An Evaluation of Human Assessments of Generated Text
The paper "All That's `Human' Is Not Gold: Evaluating Human Evaluation of Generated Text" presents a critical analysis of human evaluation processes applied to text generated by advanced natural language generation (NLG) models like GPT2 and GPT3. As the performance of NLG systems approaches human-like text fluency, the effectiveness of current human evaluation methods is brought into question. The authors conduct an empirical paper to assess whether non-expert evaluators can distinguish between human-authored and machine-generated text across different domains—stories, news articles, and recipes—and they explore strategies for improving evaluation accuracy.
The paper reveals that untrained evaluators are especially inept at distinguishing GPT3-generated text from human-authored text, with many evaluators performing at random chance levels. This outcome underscores significant hurdles in relying on non-expert human evaluations as the "gold standard" for quality assessment in automatically generated text. The results were consistent across various content domains, indicating a systemic issue with the present evaluation frameworks. Evaluators largely focused on superficial text features like grammar and style when attempting to differentiate between human and machine authorship, attributes which state-of-the-art models like GPT3 have largely mastered.
To remedy these evaluation challenges, the authors examined three evaluator training methodologies: providing detailed instructions, giving annotated examples, and offering comparison examples of human versus machine-written text. The findings show that while examples improved evaluators' capacity to identify machine-generated text, the improvement was not robust across all text domains. Thus, the authors argue for the need to abandon simplistic evaluation tasks done in small batches with little training and advise NLG researchers to adopt more comprehensive and interactive evaluation strategies.
One of the paper's key contributions is identifying an evaluator's reliance on the perceived limitations of machine-generated language, such as the machine's capability to express emotion or humor, as a misleading factor. Such misbeliefs often detract from an evaluator's ability to accurately judge the origin of a text and suggest a need for recalibrating evaluator expectations of machine generation capabilities.
The implications of this research are multifold. Practically, it advises against using non-expert, small-batch human evaluations for state-of-the-art NLG model outputs. Theoretically, it emphasizes reevaluating what constitutes human-likeness within generated text and motivates a shift towards assessment metrics that better capture text usefulness and content quality rather than superficial human-like characteristics. This shift is crucial as the applications of NLG systems grow and integrate more deeply into human societies.

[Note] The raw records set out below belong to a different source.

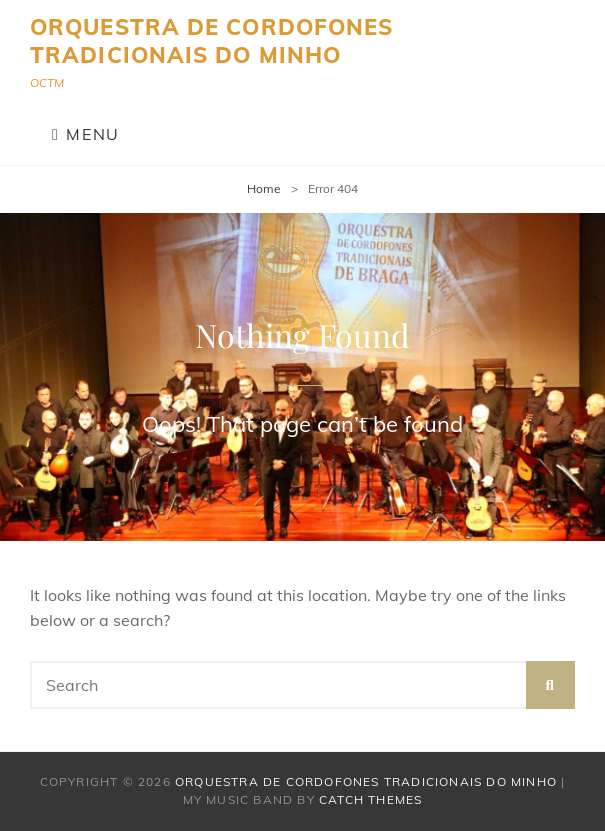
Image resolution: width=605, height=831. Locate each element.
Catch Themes (370, 799)
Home (264, 188)
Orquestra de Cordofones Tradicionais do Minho (211, 41)
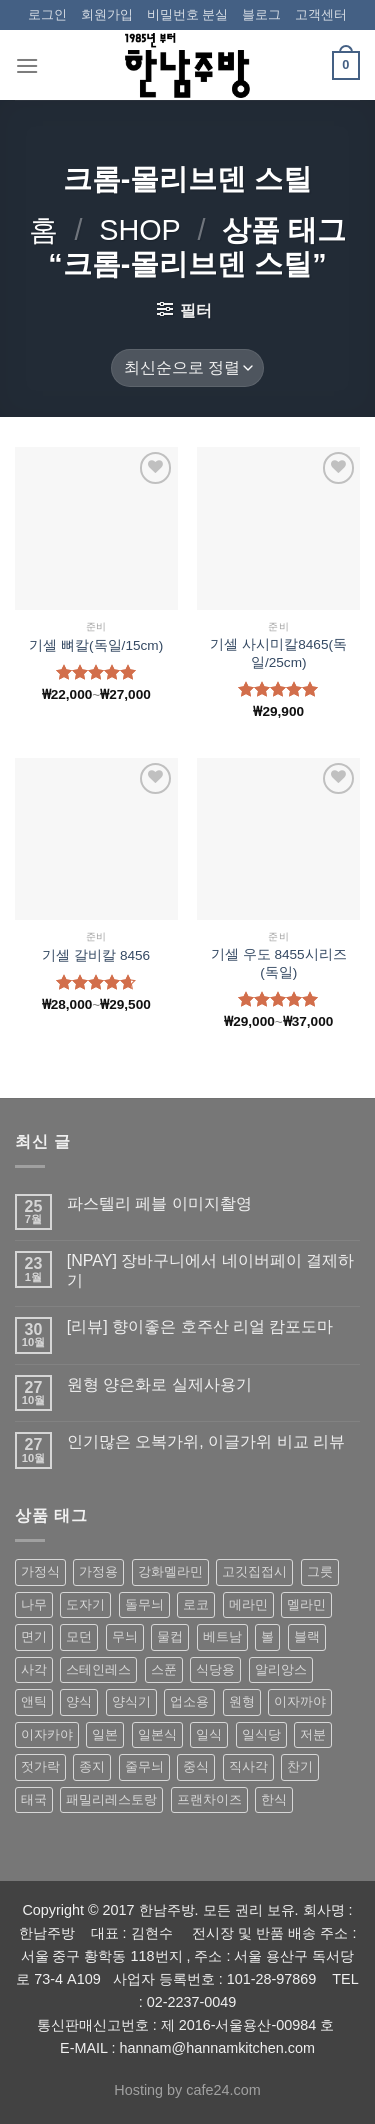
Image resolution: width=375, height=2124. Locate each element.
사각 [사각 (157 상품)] (34, 1669)
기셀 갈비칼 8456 (96, 955)
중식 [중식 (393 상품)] (196, 1766)
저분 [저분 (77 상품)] (313, 1734)
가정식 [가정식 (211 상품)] (40, 1571)
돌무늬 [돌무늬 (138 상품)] (144, 1604)
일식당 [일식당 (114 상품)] (261, 1734)
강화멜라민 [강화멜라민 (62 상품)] (170, 1571)
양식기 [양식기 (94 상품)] (131, 1701)
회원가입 (107, 14)
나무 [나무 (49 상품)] (34, 1604)
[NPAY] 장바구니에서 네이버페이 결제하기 (210, 1270)
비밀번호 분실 (188, 14)
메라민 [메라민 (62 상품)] (248, 1604)
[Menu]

Future directions could include refining evaluator training schemes to better address misconceptions about machine capabilities and looking into automated evaluation techniques that can complement human evaluations. This work calls into focus the need for robust methodologies to ensure the effective integration of NLG systems in real-world applications while maintaining ethical evaluations that align with both AI advancements and human expectations.